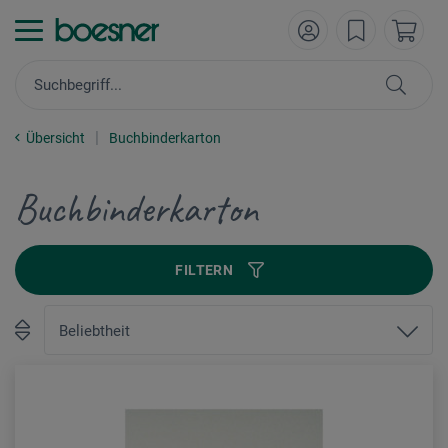
Übersicht
Buchbinderkarton
Buchbinderkarton
FILTERN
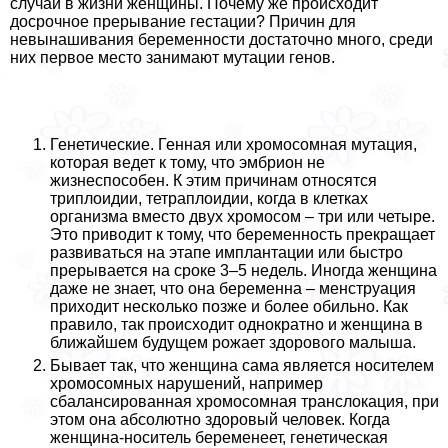
случай в жизни женщины. Почему же происходит
досрочное прерывание гестации? Причин для
невынашивания беременности достаточно много, среди
них первое место занимают мутации генов.
Генетические. Генная или хромосомная мутация,
которая ведет к тому, что эмбрион не
жизнеспособен. К этим причинам относятся
триплоидии, тетраплоидии, когда в клетках
организма вместо двух хромосом – три или четыре.
Это приводит к тому, что беременность прекращает
развиваться на этапе имплантации или быстро
прерывается на сроке 3–5 недель. Иногда женщина
даже не знает, что она беременна – мeнcтpуация
приходит несколько позже и более обильно. Как
правило, так происходит однократно и женщина в
ближайшем будущем рожает здорового малыша.
Бывает так, что женщина сама является носителем
хромосомных нарушений, например
сбалансированная хромосомная трaнcлокация, при
этом она абсолютно здоровый человек. Когда
женщина-носитель беременеет, генетическая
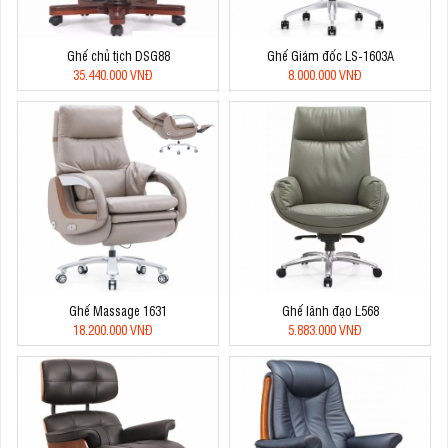
Ghế chủ tịch DSG88
Ghế Giám đốc LS-1603A
35.440.000 VNĐ
8.000.000 VNĐ
Ghế Massage 1631
Ghế lãnh đạo L568
18.200.000 VNĐ
5.883.000 VNĐ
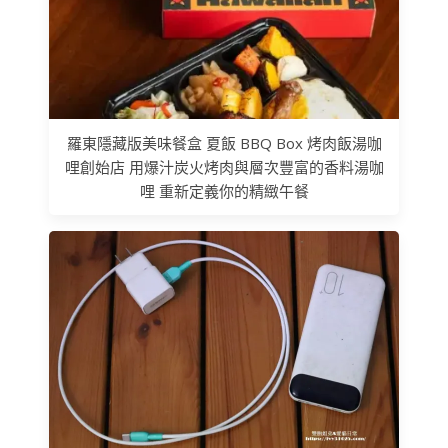
羅東隱藏版美味餐盒 夏飯 BBQ Box 烤肉飯湯咖
哩創始店 用爆汁炭火烤肉與層次豐富的香料湯咖
哩 重新定義你的精緻午餐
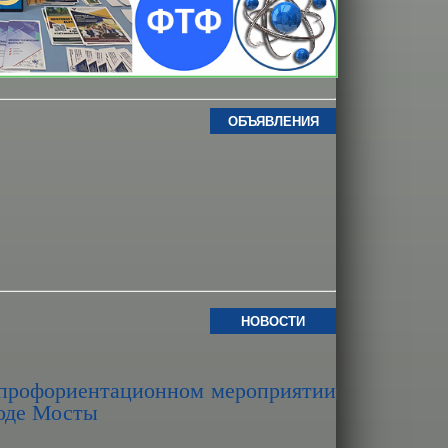
ОБЪЯВЛЕНИЯ
НОВОСТИ
 профориентационном мероприятии
роде Мосты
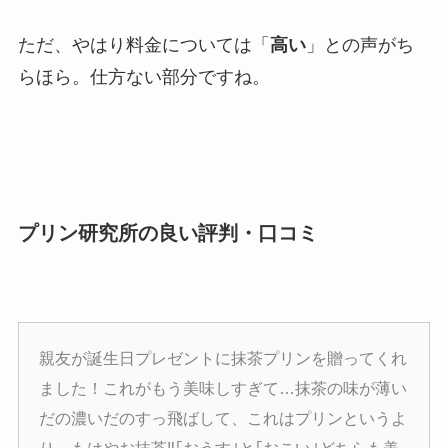
ただ、やはり料金については「
高い
」との声がち
らほら。仕方ない部分ですね。
プリン研究所の良い評判・口コミ
親友が誕生日プレゼントに抹茶プリンを贈ってくれ
ました！これがもう美味しすぎて…抹茶の味が薄い
だの濃いだのすっ飛ばして、これはプリンというよ
り、もはやお抹茶‼️｢おうす｣と｢おこい｣どちらも美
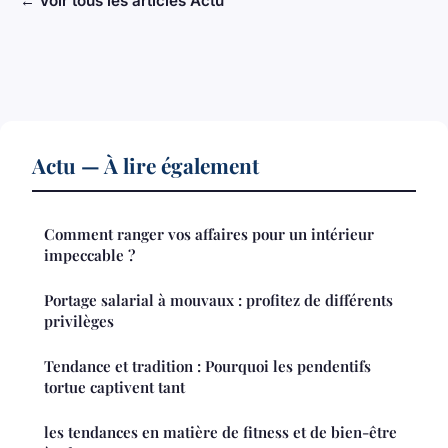
← Voir tous les articles Actu
Actu — À lire également
Comment ranger vos affaires pour un intérieur
impeccable ?
Portage salarial à mouvaux : profitez de différents
privilèges
Tendance et tradition : Pourquoi les pendentifs
tortue captivent tant
les tendances en matière de fitness et de bien-être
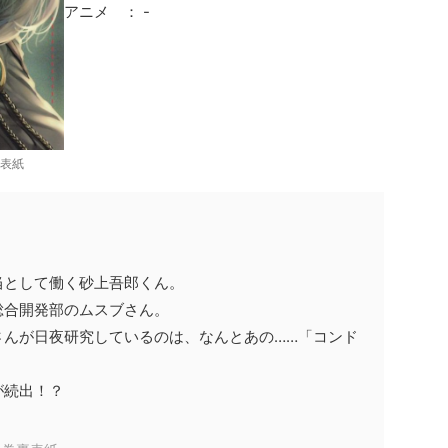
アニメ ： -
表紙
として働く砂上吾郎くん。
合開発部のムスブさん。
んが日夜研究しているのは、なんとあの……「コンド
が続出！？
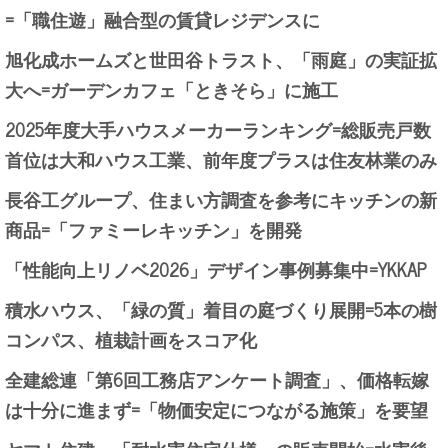
=「職住遊」融合型の賃貸レジデンスに
旭化成ホームズと世田谷トラスト、「雨庭」の実証拡
大へ=ガーデンカフェ「ときそら」に施工
2025年度大手ハウスメーカーランキング=総販売戸数
首位は大和ハウス工業、前年度プラスは住友林業のみ
長谷工グループ、住まい方調査を参考にキッチンの新
商品=「ファミーレキッチン」を開発
「性能向上リノベ2026」デザイン事例募集中=YKKAP
積水ハウス、「緑の質」着目の庭づくり展開=5本の樹
コンパス、植栽計画をスコア化
全建総連「第6回工務店アンケート調査」、価格転嫁
は十分に進まず=「物価安定につながる施策」を要望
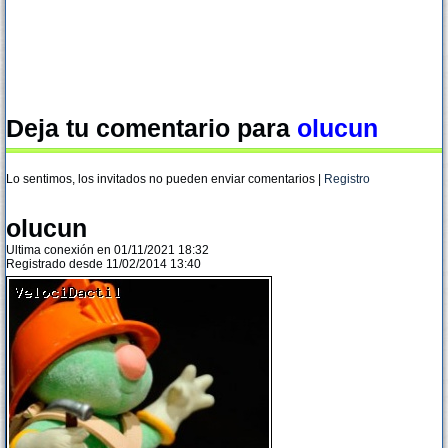
Deja tu comentario para
olucun
Lo sentimos, los invitados no pueden enviar comentarios |
Registro
olucun
Ultima conexión en 01/11/2021 18:32
Registrado desde 11/02/2014 13:40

────────

PROBLEM DETAILS:
Exact lines only, please. Repeat everything from the top of the records through the line containing "триплоидии, тетраплоидии, когда в клетках", both ends in and pictures out.

EXERCISE RESULT:
Übersicht
Buchbinderkarton
Buchbinderkarton
FILTERN
случай в жизни женщины. Почему же происходит
досрочное прерывание гестации? Причин для
невынашивания беременности достаточно много, среди
них первое место занимают мутации генов.
Генетические. Генная или хромосомная мутация,
которая ведет к тому, что эмбрион не
жизнеспособен. К этим причинам относятся
триплоидии, тетраплоидии, когда в клетках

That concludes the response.